Income Inequality Is Rising in India And Women Are Its Biggest Victims

Indian women are hardest hit by this rising income inequality in the country

The top 10 per cent of Indian population hold as much as 77.4 per cent of the total national wealth, an OXFAM study on inequality said on Monday.

The report, released by the international rights group before the start of the World Economic Forum (WEF) annual meeting, said the wealth of top nine billionaires in India is equivalent to the wealth of the bottom 50 per cent of the population while 60 per cent or the majority of the population own merely 4.8 per cent of the national wealth.”

Indian women are hardest hit by this rising income inequality as they continue to receive less wages as compared to their male counterparts for the same work, the report found.

Women Are Paid Less Than Man

The report  said, in the workplace, women still receive 34% less wages than their male peers for the same amount of work.

Underlining that only 9 women feature in country’s 119-member billionaires club, the report also said that women are the hardest hit as we go down the social ladder.

Burden of Poverty Lies Heavier On Women

“When governments reduce their expenditures on essential public services such as education and healthcare, women and girls are the first ones to lose out on these services,” according to the report.

In India, girls belonging to families in the top 20% get nine years of education on average, while girls from families in the bottom 20% get none at all. Even those who make it to school are often pulled out when money is tight, the report said. In addition, more than 23 million girls drop out of school annually because of a lack of toilets in school and proper menstrual hygiene management facilities.

Indian Express

Women Spend Nearly 5 Hrs on Unpaid Care Work

In India, the unpaid work done by women looking after their homes and children is worth 3.1% of the country’s GDP. Women spend 312 minutes per day in urban areas and 291 minutes per day in rural areas on such unpaid care work, it said. In comparison, men spend only 29 minutes in urban and 32 minutes in rural areas on unpaid care work.

“This disproportionate burden of unpaid care work by women means they lose out on opportunities to participate in paid labour or are forced to undertake paid labour leading to their time poverty and loss in well-being,” the report said.

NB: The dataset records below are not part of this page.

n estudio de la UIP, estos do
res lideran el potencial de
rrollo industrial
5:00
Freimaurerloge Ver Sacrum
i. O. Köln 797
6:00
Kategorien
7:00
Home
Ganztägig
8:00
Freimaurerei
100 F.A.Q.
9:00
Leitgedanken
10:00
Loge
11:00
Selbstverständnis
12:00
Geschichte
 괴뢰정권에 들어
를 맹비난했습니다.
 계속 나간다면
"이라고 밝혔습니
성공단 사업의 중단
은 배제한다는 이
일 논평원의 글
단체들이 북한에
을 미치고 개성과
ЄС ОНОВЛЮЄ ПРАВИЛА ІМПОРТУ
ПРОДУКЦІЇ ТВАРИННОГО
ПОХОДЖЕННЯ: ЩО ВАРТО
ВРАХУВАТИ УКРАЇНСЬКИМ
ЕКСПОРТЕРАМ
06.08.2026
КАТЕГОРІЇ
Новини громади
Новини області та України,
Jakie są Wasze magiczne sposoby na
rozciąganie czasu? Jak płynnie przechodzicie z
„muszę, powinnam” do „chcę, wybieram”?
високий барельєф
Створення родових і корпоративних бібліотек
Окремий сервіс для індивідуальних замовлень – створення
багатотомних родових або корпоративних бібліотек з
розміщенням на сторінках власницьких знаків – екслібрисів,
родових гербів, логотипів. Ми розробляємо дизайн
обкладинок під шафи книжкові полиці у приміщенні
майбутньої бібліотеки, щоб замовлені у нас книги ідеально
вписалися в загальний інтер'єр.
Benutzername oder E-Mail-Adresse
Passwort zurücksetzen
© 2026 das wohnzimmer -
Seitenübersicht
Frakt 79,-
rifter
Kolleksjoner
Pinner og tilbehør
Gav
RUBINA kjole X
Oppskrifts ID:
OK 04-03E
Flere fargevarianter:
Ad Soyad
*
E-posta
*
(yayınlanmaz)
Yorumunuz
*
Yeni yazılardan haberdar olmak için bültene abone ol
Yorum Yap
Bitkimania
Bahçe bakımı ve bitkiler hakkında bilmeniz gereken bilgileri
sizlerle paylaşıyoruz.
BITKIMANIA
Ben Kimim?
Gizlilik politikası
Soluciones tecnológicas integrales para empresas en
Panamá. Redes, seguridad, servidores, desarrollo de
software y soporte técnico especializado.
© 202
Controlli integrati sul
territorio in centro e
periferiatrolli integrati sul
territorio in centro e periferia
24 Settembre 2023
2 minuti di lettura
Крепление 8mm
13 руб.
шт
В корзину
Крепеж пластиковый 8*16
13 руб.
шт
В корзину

 Women Discouraged From Taking Up Paid Work

Citing a 1,000-household survey undertaken in the states of Bihar, Jharkhand, Chhattisgarh and Uttar Pradesh, OXFAM said 53 percent of those surveyed said it was acceptable to harshly criticise a woman if she failed to care well for the children and 33 percent felt it was acceptable to even beat a woman for this reason.

Observing that these issues put severe restrictions on women’s ability to go out and undertake paid work, OXFAM said women’s ability to undertake paid work is not merely determined by economic considerations but also by social norms.